Nference is using CORD-19, but Soundararajan called that dataset merely a small subset of available biomedical knowledge on SARS-CoV-2 and COVID-19. Typical analytic techniques that look for, say, overlap between the novel coronavirus and Alzheimer's disease or heart failure may only search the keywords, which leaves out potentially helpful insights buried in unstructured text.
Soundararajan said that other efforts to understand scRNA-seq have not triangulated the sequencing data with the millions of available pieces of scientific literature that may not be structured in machine-readable form. The neural networks that power NferX help to uncover those insights, Soundararajan said.
"The inherent assumption is that the rest of the literature is not valuable for the specific application that one is focused on," he said. "[But] knowledge is interconnected. Diseases are interconnected, signaling pathways, across cell types, across diseases."
Prepublication platforms like BioRxiv are hosting hundreds of COVID-related articles. Other potential insights might be hidden in publicly available grant applications. New, expedited clinical trials are being announced, he noted.
"Company websites needs to be scraped. You have to scrape the entire published World Wide Web," Soundararajan. "To do that in real time takes an army of neural networks, which is what we are deploying."
Furthermore, there is an explosion of single-cell sequencing and omics information that not every research lab has the bioinformatics capacity to analyze.
It took just two weeks to get NferX up and running after the White House call to action, in part because Nference had an existing data science relationship with Janssen going back to 2018, according to Khan.
Before SARS-CoV-2 came along, the pharma company had been working with Nference mostly in oncology and immunology, but was able to pivot quickly to collaborating in infectious diseases and vaccine research. "The beauty of investing in areas like this, that when there's this terrible pandemic that happens, we can quickly leverage that investment and learning to apply it to the problem," Khan said.

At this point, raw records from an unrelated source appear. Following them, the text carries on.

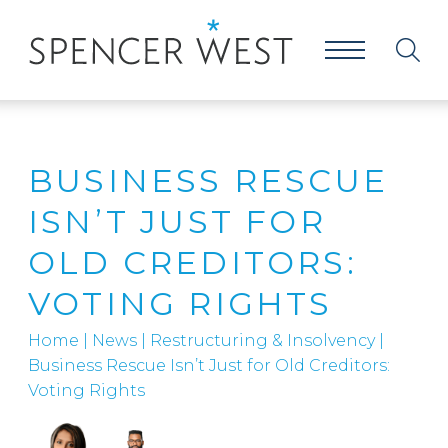
BUSINESS RESCUE
ISN’T JUST FOR
OLD CREDITORS:
VOTING RIGHTS
Home
|
News
|
Restructuring & Insolvency
|
Business Rescue Isn’t Just for Old Creditors:
Voting Rights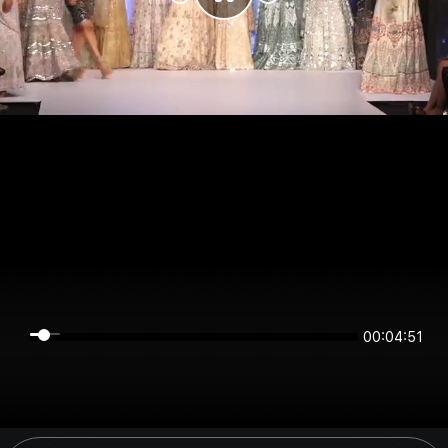
00:04:51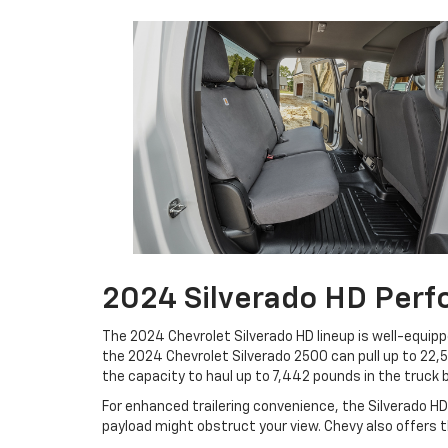
2024 Silverado HD Per
The 2024 Chevrolet Silverado HD lineup is well-equipp
the 2024 Chevrolet Silverado 2500 can pull up to 22
the capacity to haul up to 7,442 pounds in the truck 
For enhanced trailering convenience, the Silverado HD 
payload might obstruct your view. Chevy also offers th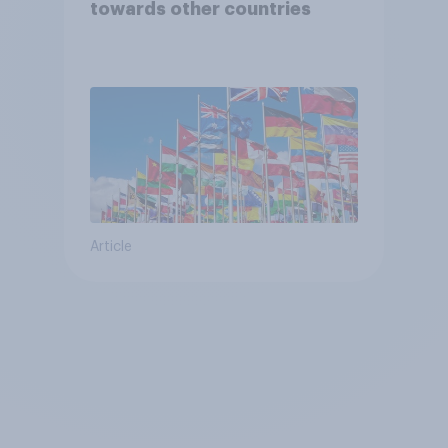
towards other countries
Article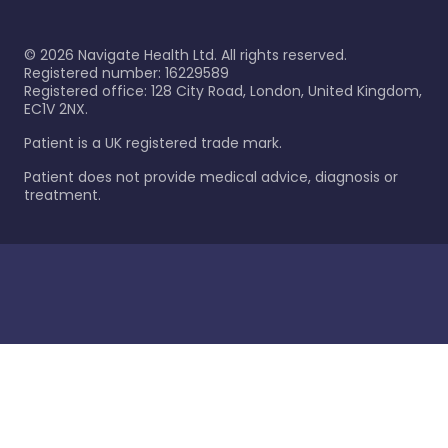
©
2026
Navigate Health Ltd. All rights reserved.
Registered number: 16229589
Registered office: 128 City Road, London, United Kingdom,
EC1V 2NX.
Patient is a UK registered trade mark.
Patient does not provide medical advice, diagnosis or
treatment.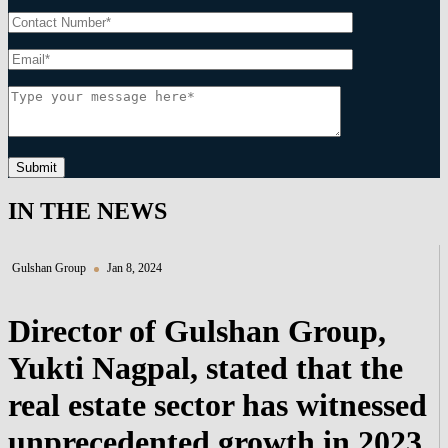
Submit
IN THE NEWS
Gulshan Group
Jan 8, 2024
Director of Gulshan Group,
Yukti Nagpal, stated that the
real estate sector has witnessed
unprecedented growth in 2023,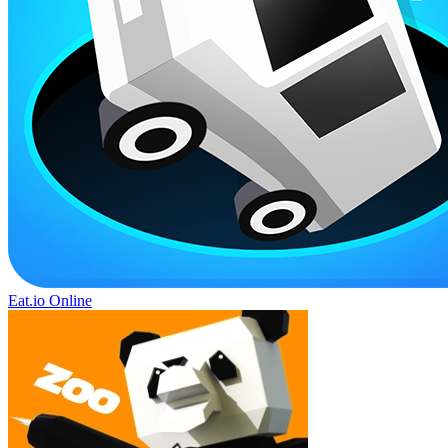
Eat.io Online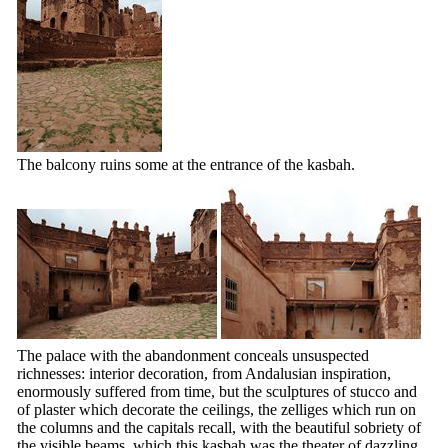
The balcony ruins some at the entrance of the kasbah.
The palace with the abandonment conceals unsuspected
richnesses: interior decoration, from Andalusian inspiration,
enormously suffered from time, but the sculptures of stucco and
of plaster which decorate the ceilings, the zelliges which run on
the columns and the capitals recall, with the beautiful sobriety of
the visible beams, which this kasbah was the theater of dazzling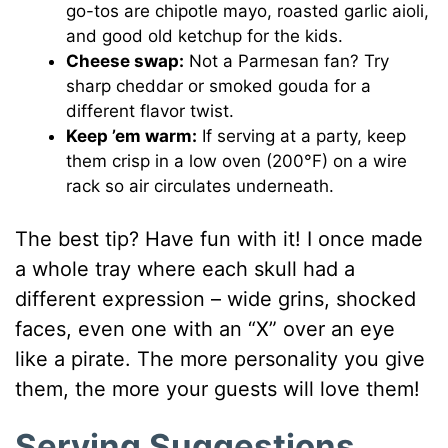
go-tos are chipotle mayo, roasted garlic aioli,
and good old ketchup for the kids.
Cheese swap:
Not a Parmesan fan? Try
sharp cheddar or smoked gouda for a
different flavor twist.
Keep ’em warm:
If serving at a party, keep
them crisp in a low oven (200°F) on a wire
rack so air circulates underneath.
The best tip? Have fun with it! I once made
a whole tray where each skull had a
different expression – wide grins, shocked
faces, even one with an “X” over an eye
like a pirate. The more personality you give
them, the more your guests will love them!
Serving Suggestions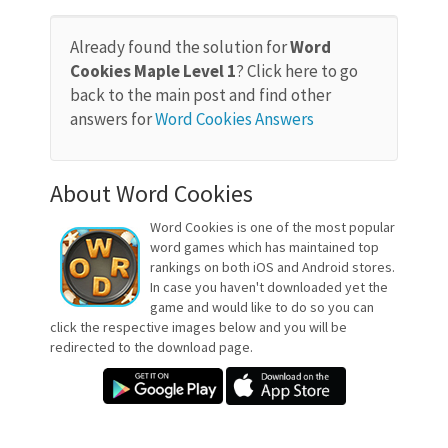
Already found the solution for
Word
Cookies Maple Level 1
? Click here to go
back to the main post and find other
answers for
Word Cookies Answers
About Word Cookies
Word Cookies is one of the most popular
word games which has maintained top
rankings on both iOS and Android stores.
In case you haven't downloaded yet the
game and would like to do so you can
click the respective images below and you will be
redirected to the download page.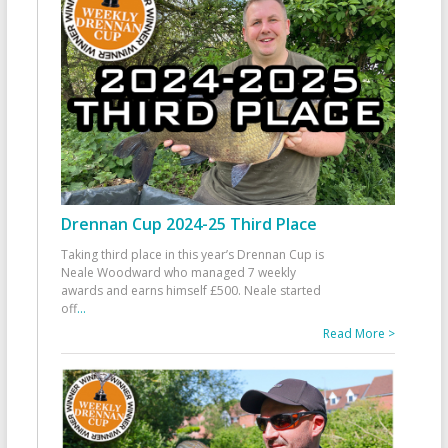
Drennan Cup 2024-25 Third Place
Taking third place in this year’s Drennan Cup is
Neale Woodward who managed 7 weekly
awards and earns himself £500. Neale started
off
...
Read More >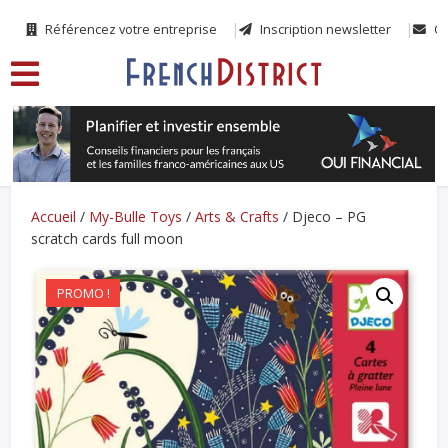
Référencez votre entreprise
Inscription newsletter
Co
Accueil
/
My-Bulle Toys
/
Arts & Crafts
/ Djeco – PG
scratch cards full moon
PROMO !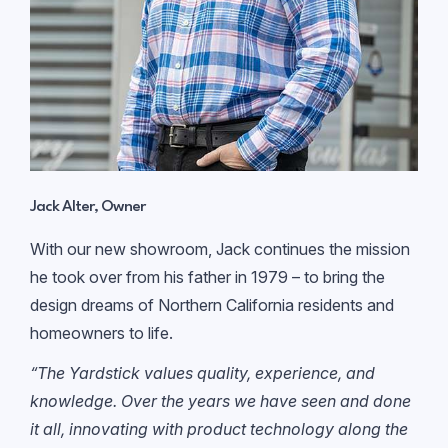
Jack Alter, Owner
With our new showroom, Jack continues the mission
he took over from his father in 1979 – to bring the
design dreams of Northern California residents and
homeowners to life.
“The Yardstick values quality, experience, and
knowledge. Over the years we have seen and done
it all, innovating with product technology along the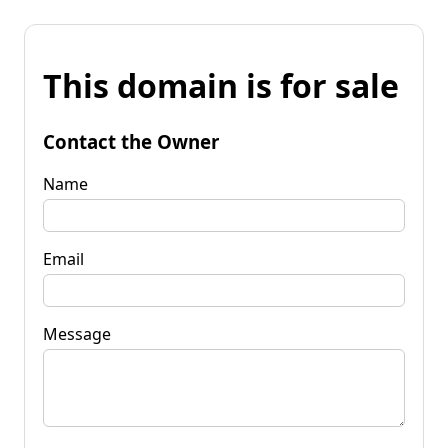
This domain is for sale
Contact the Owner
Name
Email
Message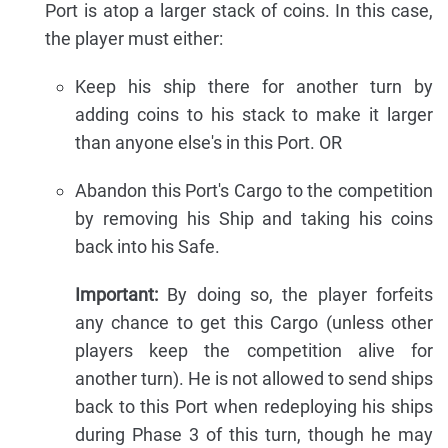
Port is atop a larger stack of coins. In this case,
the player must either:
Keep his ship there for another turn by
adding coins to his stack to make it larger
than anyone else's in this Port. OR
Abandon this Port's Cargo to the competition
by removing his Ship and taking his coins
back into his Safe.
Important:
By doing so, the player forfeits
any chance to get this Cargo (unless other
players keep the competition alive for
another turn). He is not allowed to send ships
back to this Port when redeploying his ships
during Phase 3 of this turn, though he may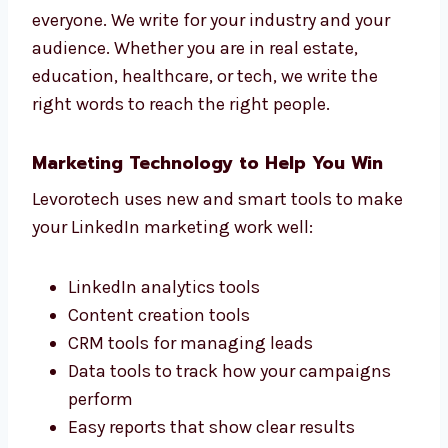
We are a strategic LinkedIn marketing agency
in China you can trust for real growth.
Targeted Industry Campaigns Give
Better Results
We never use the same LinkedIn content for
everyone. We write for your industry and your
audience. Whether you are in real estate,
education, healthcare, or tech, we write the
right words to reach the right people.
Marketing Technology to Help You Win
Levorotech uses new and smart tools to
make your LinkedIn marketing work well: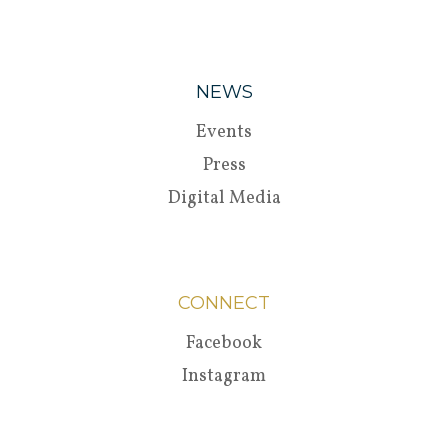
NEWS
Events
Press
Digital Media
CONNECT
Facebook
Instagram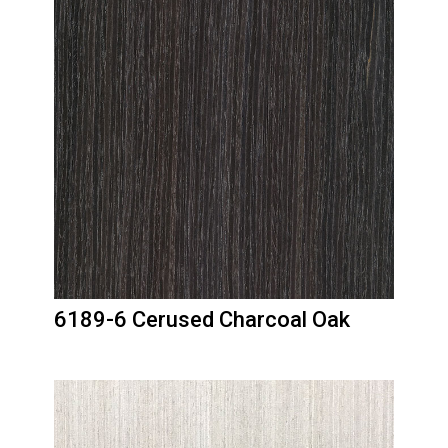
6189-6 Cerused Charcoal Oak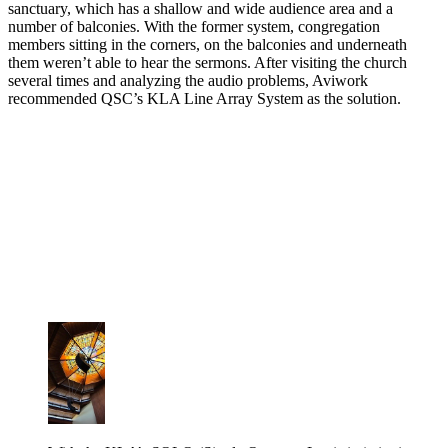
sanctuary, which has a shallow and wide audience area and a
number of balconies. With the former system, congregation
members sitting in the corners, on the balconies and underneath
them weren’t able to hear the sermons. After visiting the church
several times and analyzing the audio problems, Aviwork
recommended QSC’s KLA Line Array System as the solution.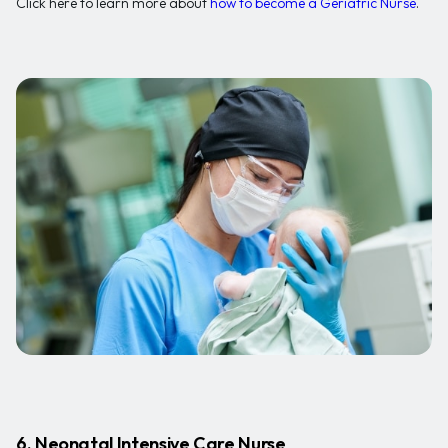
Click here to learn more about
how to become a Geriatric Nurse
.
6. Neonatal Intensive Care Nurse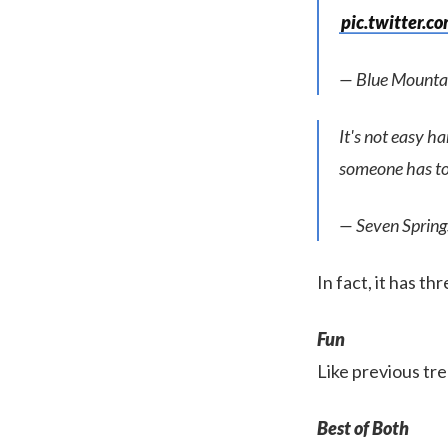
pic.twitter.
— Blue Mounta
It's not easy h
someone has to
— Seven Sprin
In fact, it has th
Fun
Like previous tre
Best of Both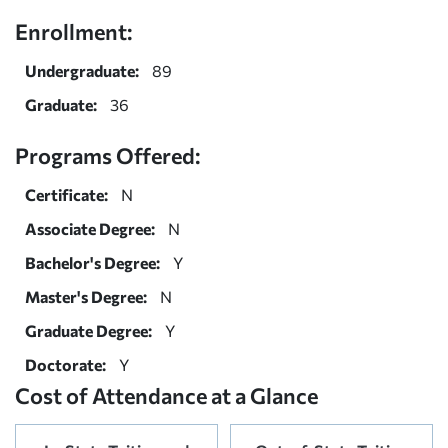
Enrollment:
Undergraduate:
89
Graduate:
36
Programs Offered:
Certificate:
N
Associate Degree:
N
Bachelor's Degree:
Y
Master's Degree:
N
Graduate Degree:
Y
Doctorate:
Y
Cost of Attendance at a Glance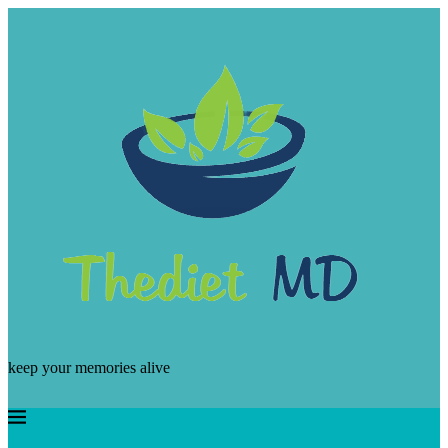
keep your memories alive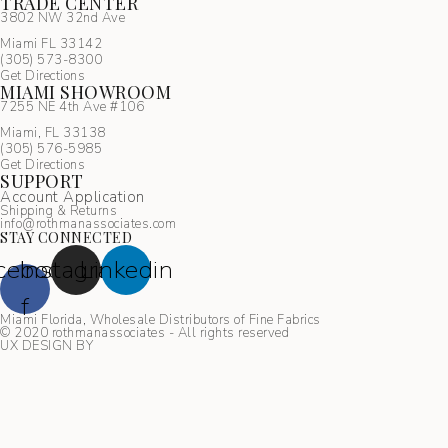
TRADE CENTER
3802 NW 32nd Ave
Miami FL 33142
(305) 5
73-8300
Get Directions
MIAMI SHOWROOM
7255 NE 4th Ave #106
Miami, FL 33138
(305) 576-5985
Get Directions
SUPPORT
Account Application
Shipping & Returns
info@rothmanassociates.com
STAY CONNECTED
cebook-
Instagram
Linkedin
f
Miami Florida, Wholesale Distributors of Fine Fabrics
© 2020 rothmanassociates - All rights reserved
UX DESIGN BY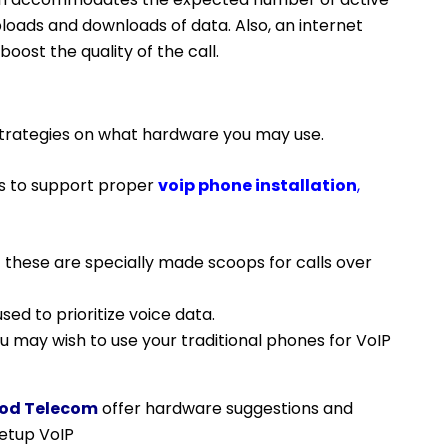
uploads and downloads of data. Also, an internet
oost the quality of the call.
trategies on what hardware you may use.
s to support proper
voip phone installation
,
– these are specially made scoops for calls over
ed to prioritize voice data.
 may wish to use your traditional phones for VoIP
od Telecom
offer hardware suggestions and
setup VoIP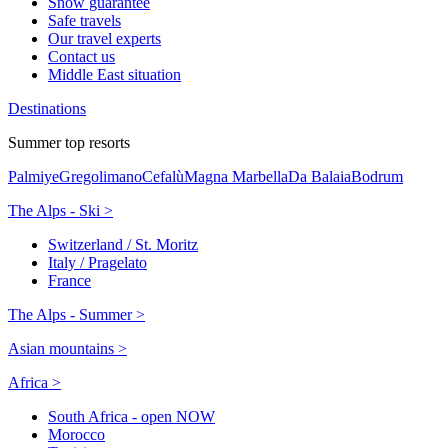
Snow guarantee
Safe travels
Our travel experts
Contact us
Middle East situation
Destinations
Summer top resorts
Palmiye
Gregolimano
Cefalù
Magna Marbella
Da Balaia
Bodrum
The Alps - Ski >
Switzerland / St. Moritz
Italy / Pragelato
France
The Alps - Summer >
Asian mountains >
Africa >
South Africa - open NOW
Morocco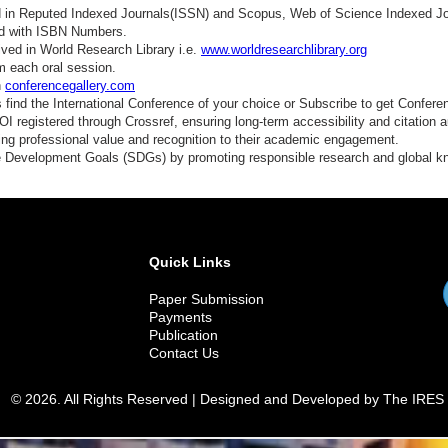
ed in Reputed Indexed Journals(ISSN) and Scopus, Web of Science Indexed Jo
ed with ISBN Numbers.
ved in World Research Library i.e.
www.worldresearchlibrary.org
m each oral session.
n
conferencegallery.com
find the International Conference of your choice or Subscribe to get Confere
 registered through Crossref, ensuring long-term accessibility and citation au
ding professional value and recognition to their academic engagement.
e Development Goals (SDGs) by promoting responsible research and global 
Quick Links
Paper Submission
Payments
Publication
Contact Us
© 2026. All Rights Reserved | Designed and Developed by The IRES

Khan said that data science is central to how Janssen is trying to understand COVID-19 and infectious diseases because the company is bullish on the idea of real-world information to augment omics datasets.
"Applying data science is so important because then it helps us rapidly pivot and leverage those learnings for these urgent medical needs that will continue to come up," she said. "That investment in learning and building those capabilities is really what allowing us to now be able to rapidly pull things together and progress the learning in a very accelerated fashion that we couldn't have done before."